I have digital voice with EE, and I’m still getting double figure scams calls a wee. Sometimes 3 or 5 a day.
It does with my BT Smart Hub 2, although I always let them go to my answerphone…wastes a bit more of their time!
Call back a trusted number from a different phone (to prevent landline dialtone scam)
Don’t phone systems now automatically disconnect the line after a few seconds when either party hangs up.
Yes. The BT PSTN terminates calls within a few seconds of the called party being hung up and has done for years following the rise of that particular scam.
Digital Voice is even faster, especially if the DECT handset is used. In the latter case you don’t even need to hang up if you have two phones, as you can make two calls at the same time.

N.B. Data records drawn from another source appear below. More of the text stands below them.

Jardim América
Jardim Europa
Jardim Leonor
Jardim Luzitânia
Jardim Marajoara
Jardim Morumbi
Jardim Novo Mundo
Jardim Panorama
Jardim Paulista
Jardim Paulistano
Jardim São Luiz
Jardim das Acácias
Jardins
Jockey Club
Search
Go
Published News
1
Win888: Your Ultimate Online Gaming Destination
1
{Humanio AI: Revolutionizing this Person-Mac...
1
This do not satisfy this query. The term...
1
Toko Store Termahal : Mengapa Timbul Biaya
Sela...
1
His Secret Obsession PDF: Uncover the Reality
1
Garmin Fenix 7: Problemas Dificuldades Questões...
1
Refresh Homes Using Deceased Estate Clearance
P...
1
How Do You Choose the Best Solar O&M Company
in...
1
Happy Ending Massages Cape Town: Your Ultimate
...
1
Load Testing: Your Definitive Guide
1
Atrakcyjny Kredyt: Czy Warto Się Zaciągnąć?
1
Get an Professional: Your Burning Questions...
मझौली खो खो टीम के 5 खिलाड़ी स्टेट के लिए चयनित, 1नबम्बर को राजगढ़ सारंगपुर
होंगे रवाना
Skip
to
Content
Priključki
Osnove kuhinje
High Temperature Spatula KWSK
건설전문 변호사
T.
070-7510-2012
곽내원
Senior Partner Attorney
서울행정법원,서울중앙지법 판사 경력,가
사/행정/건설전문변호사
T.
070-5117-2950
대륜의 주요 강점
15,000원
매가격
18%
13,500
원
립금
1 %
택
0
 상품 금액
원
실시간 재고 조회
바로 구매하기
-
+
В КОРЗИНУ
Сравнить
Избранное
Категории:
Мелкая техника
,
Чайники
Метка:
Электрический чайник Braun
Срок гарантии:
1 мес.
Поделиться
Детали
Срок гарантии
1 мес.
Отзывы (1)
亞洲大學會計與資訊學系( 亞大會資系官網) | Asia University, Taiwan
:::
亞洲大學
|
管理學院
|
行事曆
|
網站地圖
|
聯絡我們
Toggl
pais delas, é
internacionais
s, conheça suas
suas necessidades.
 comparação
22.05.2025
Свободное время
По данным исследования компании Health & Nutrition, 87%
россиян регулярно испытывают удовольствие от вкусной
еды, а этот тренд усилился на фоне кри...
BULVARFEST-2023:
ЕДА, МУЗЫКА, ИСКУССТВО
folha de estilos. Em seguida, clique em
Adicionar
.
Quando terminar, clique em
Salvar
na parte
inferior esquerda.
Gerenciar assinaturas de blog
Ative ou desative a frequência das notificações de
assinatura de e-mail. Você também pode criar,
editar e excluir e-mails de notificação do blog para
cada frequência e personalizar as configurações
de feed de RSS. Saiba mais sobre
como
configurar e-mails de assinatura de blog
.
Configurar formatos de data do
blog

Keep them on the line and play along with the “errors in Windows event viewer” and act like a doddery concerned user, the longer you keep them the less time the have to call so done vulnerable. Report through ico spam page https://ico.org.uk/make-a-complaint/nuisance-calls-and-messages/spam-texts-and-nuisance-calls/
So what about mobile phone customers?
When I was on EE it used to flag up nuisance calls, I’ve just moved to Smarty so maybe not, it hasn’t happened yet.
Many Android phones have had this feature built in for some years.
I assume iPhones do as well.
Richard J Murphy made a video on YouTube about the need for Companies House to better enforce company regulation in the UK and this along with improved scam call protection will help reduce scams.
Why isn’t the regulator acting to identify who is generating these calls, or bringing them into the UK?
Probably not a massive number of perpetrators.
The calls will have passed through a chain of operators on the way here. There’s no way to verify that an originating number is genuine because the operator dropping it off in the UK doesn’t know where it came from, only who passed it to them.
The regulator also has no jurisdiction outside of the UK.
SHAKEN/STIR provides an avenue to clean up that information though. If it isn’t certified as accurate by the originating telco then it could be rewritten or in extreme cases the call could be dropped. If the originating telco is falsely providing certification then you change how you process the call. If the world’s major telcos started blocking your calls or marking them all as scam callers, you might be inclined to get things sorted out.
DKIM is essentially the same thing for emails and it has done a lot to clean up the most obvious attempts at impersonation.